Problem:
Each entry should be set down again verbatim, with the images omitted.

── Dataset extract ──

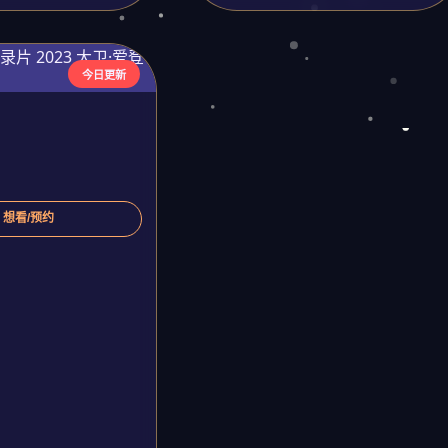
今日更新
️ 想看/预约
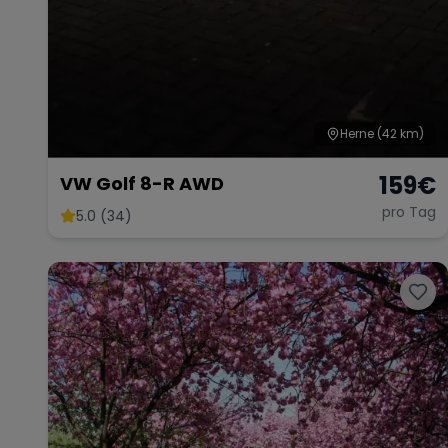
Herne
(42 km)
159
€
VW Golf 8-R AWD
pro Tag
5.0 (34)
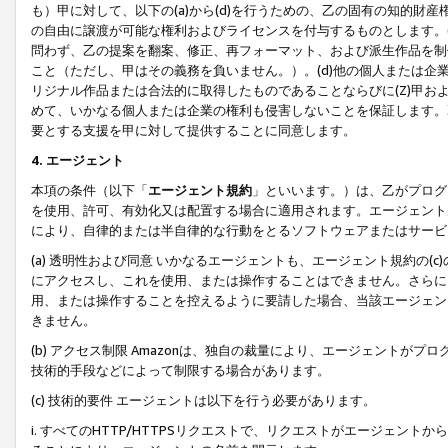
も）甲に対して、以下の(a)から(d)を行うための、乙の固有の知的
の自由に譲渡が可能な権利およびライセンスを付与するものとします。(
問わず、乙の提案を翻案、修正、再フォーマット、および派生作品を制
こと（ただし、甲はその義務を負いません。）。(d)他の個人または企
リジナル作品または合法的に取得したものであることならびに(Z)甲
めて、いかなる個人または企業の権利も侵害しないことを保証します。
要とする支援を甲に対して提供することに同意します。
4. エージェント
本項の条件（以下「
エージェント規約
」といいます。）は、乙がプログ
を使用、許可、有効化又は配置する場合に適用されます。エージェント
により、自律的または半自律的な行動をとるソフトウェアまたはサービ
(a) 透明性および同意 いかなるエージェントも、エージェント規約の
にアクセスし、これを使用、または操作することはできません。さらに、
用、または操作することを控えるように要請した場合、当該エージェン
きません。
(b) アクセス制限 Amazonは、独自の裁量により、エージェント
技術的手段などによって制限する場合があります。
(c) 技術的要件 エージェントは以下を行う必要があります。
i. すべてのHTTP/HTTPSリクエストで、リクエストがエージェ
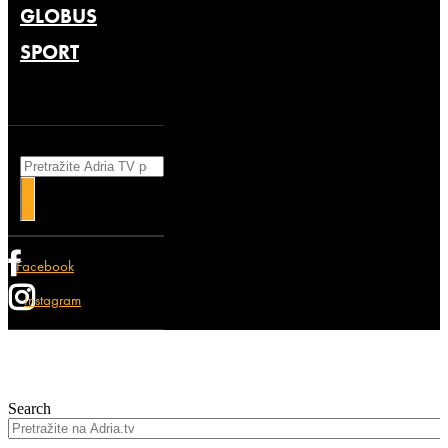
GLOBUS
SPORT
Search
Facebook
Instagram
Search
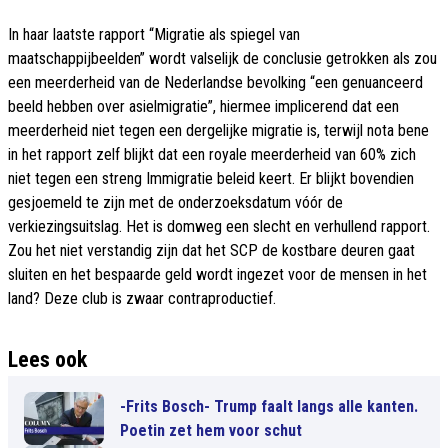
In haar laatste rapport “Migratie als spiegel van
maatschappijbeelden” wordt valselijk de conclusie getrokken als zou
een meerderheid van de Nederlandse bevolking “een genuanceerd
beeld hebben over asielmigratie”, hiermee implicerend dat een
meerderheid niet tegen een dergelijke migratie is, terwijl nota bene
in het rapport zelf blijkt dat een royale meerderheid van 60% zich
niet tegen een streng Immigratie beleid keert. Er blijkt bovendien
gesjoemeld te zijn met de onderzoeksdatum vóór de
verkiezingsuitslag. Het is domweg een slecht en verhullend rapport.
Zou het niet verstandig zijn dat het SCP de kostbare deuren gaat
sluiten en het bespaarde geld wordt ingezet voor de mensen in het
land? Deze club is zwaar contraproductief.
Lees ook
-Frits Bosch- Trump faalt langs alle kanten.
Poetin zet hem voor schut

───

Answer:
今日更新
️ 想看/预约
Herne
(42 km)
159
€
VW Golf 8-R AWD
pro Tag
5.0 (34)
も）甲に対して、以下の(a)から(d)を行うための、乙の固有の知的
の自由に譲渡が可能な権利およびライセンスを付与するものとします。(
問わず、乙の提案を翻案、修正、再フォーマット、および派生作品を制
こと（ただし、甲はその義務を負いません。）。(d)他の個人または企
リジナル作品または合法的に取得したものであることならびに(Z)甲
めて、いかなる個人または企業の権利も侵害しないことを保証します。
要とする支援を甲に対して提供することに同意します。
4. エージェント
本項の条件（以下「
エージェント規約
」といいます。）は、乙がプログ
を使用、許可、有効化又は配置する場合に適用されます。エージェント
により、自律的または半自律的な行動をとるソフトウェアまたはサービ
(a) 透明性および同意 いかなるエージェントも、エージェント規約の
にアクセスし、これを使用、または操作することはできません。さらに、
用、または操作することを控えるように要請した場合、当該エージェン
きません。
(b) アクセス制限 Amazonは、独自の裁量により、エージェント
技術的手段などによって制限する場合があります。
(c) 技術的要件 エージェントは以下を行う必要があります。
i. すべてのHTTP/HTTPSリクエストで、リクエストがエージェ
GLOBUS
SPORT
Search
Facebook
Instagram
Search
In haar laatste rapport “Migratie als spiegel van
maatschappijbeelden” wordt valselijk de conclusie getrokken als zou
een meerderheid van de Nederlandse bevolking “een genuanceerd
beeld hebben over asielmigratie”, hiermee implicerend dat een
meerderheid niet tegen een dergelijke migratie is, terwijl nota bene
in het rapport zelf blijkt dat een royale meerderheid van 60% zich
niet tegen een streng Immigratie beleid keert. Er blijkt bovendien
gesjoemeld te zijn met de onderzoeksdatum vóór de
verkiezingsuitslag. Het is domweg een slecht en verhullend rapport.
Zou het niet verstandig zijn dat het SCP de kostbare deuren gaat
sluiten en het bespaarde geld wordt ingezet voor de mensen in het
land? Deze club is zwaar contraproductief.
Lees ook
-Frits Bosch- Trump faalt langs alle kanten.
Poetin zet hem voor schut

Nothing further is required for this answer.